=== Data extracts ===
▶
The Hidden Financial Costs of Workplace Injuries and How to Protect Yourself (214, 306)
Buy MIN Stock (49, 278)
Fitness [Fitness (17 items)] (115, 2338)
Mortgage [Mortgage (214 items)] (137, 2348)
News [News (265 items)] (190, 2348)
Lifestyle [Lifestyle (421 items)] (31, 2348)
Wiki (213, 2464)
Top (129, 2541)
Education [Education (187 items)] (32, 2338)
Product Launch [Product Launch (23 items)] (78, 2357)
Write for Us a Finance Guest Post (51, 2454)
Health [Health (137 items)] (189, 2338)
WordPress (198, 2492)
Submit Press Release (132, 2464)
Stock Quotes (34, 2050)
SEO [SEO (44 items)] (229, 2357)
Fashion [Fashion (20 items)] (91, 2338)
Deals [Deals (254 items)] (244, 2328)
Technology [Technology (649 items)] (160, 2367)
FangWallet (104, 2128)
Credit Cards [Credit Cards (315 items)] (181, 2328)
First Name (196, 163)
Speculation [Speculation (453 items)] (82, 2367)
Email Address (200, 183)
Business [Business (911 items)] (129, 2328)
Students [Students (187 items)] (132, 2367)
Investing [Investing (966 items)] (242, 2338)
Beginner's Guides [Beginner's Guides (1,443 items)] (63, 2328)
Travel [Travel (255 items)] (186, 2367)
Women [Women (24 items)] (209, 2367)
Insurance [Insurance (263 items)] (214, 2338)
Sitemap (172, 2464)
◀
▶
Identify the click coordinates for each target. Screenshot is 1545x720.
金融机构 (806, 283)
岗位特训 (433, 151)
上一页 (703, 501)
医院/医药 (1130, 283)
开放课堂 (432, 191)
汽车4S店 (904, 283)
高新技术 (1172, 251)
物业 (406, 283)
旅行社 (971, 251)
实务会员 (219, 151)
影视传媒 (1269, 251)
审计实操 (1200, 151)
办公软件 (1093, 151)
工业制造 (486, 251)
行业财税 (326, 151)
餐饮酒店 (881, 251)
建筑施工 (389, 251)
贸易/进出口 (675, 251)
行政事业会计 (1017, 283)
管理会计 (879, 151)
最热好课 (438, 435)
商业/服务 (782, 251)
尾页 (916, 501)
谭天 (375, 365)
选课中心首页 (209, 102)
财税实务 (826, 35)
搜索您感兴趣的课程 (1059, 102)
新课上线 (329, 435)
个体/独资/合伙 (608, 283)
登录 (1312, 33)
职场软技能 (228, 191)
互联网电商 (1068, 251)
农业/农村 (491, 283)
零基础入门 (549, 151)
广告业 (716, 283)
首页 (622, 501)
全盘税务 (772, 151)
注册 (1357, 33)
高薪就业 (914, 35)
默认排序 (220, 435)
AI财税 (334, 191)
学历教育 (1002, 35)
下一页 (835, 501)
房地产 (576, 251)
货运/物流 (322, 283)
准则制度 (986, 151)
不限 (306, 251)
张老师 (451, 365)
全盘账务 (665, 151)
◀
▶
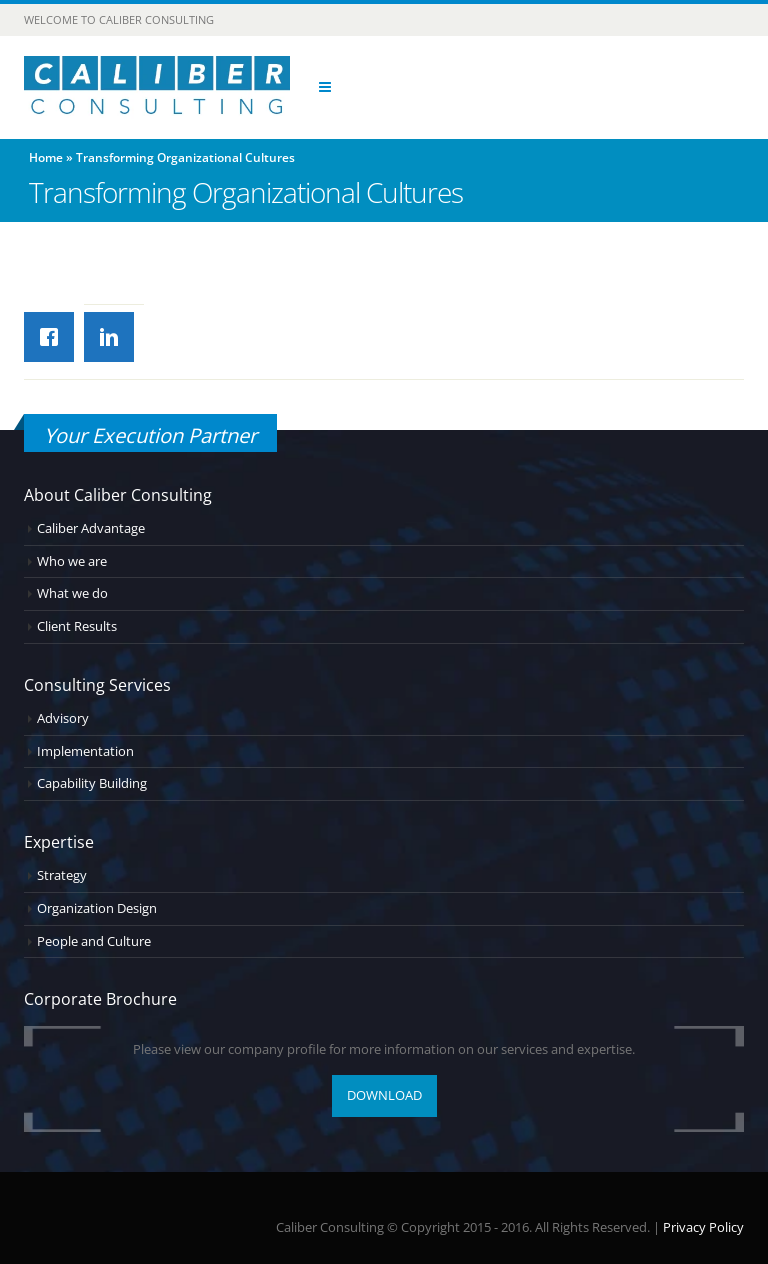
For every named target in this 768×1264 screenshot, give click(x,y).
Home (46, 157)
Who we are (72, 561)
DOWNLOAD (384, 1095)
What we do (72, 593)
◀
=== Activity ===
Everything starting at the line containing "搜索您感兴趣的课程 (1059, 102)" and ending at the line containing "全盘账务 (665, 151)" in the records above should be repeated exactly, and only that.

=== Solved problem ===
搜索您感兴趣的课程 (1059, 102)
新课上线 (329, 435)
个体/独资/合伙 (608, 283)
登录 (1312, 33)
职场软技能 (228, 191)
互联网电商 (1068, 251)
农业/农村 (491, 283)
零基础入门 (549, 151)
广告业 (716, 283)
首页 (622, 501)
全盘税务 (772, 151)
注册 (1357, 33)
高薪就业 (914, 35)
默认排序 (220, 435)
AI财税 (334, 191)
学历教育 (1002, 35)
下一页 (835, 501)
房地产 (576, 251)
货运/物流 (322, 283)
准则制度 (986, 151)
不限 (306, 251)
张老师 (451, 365)
全盘账务 (665, 151)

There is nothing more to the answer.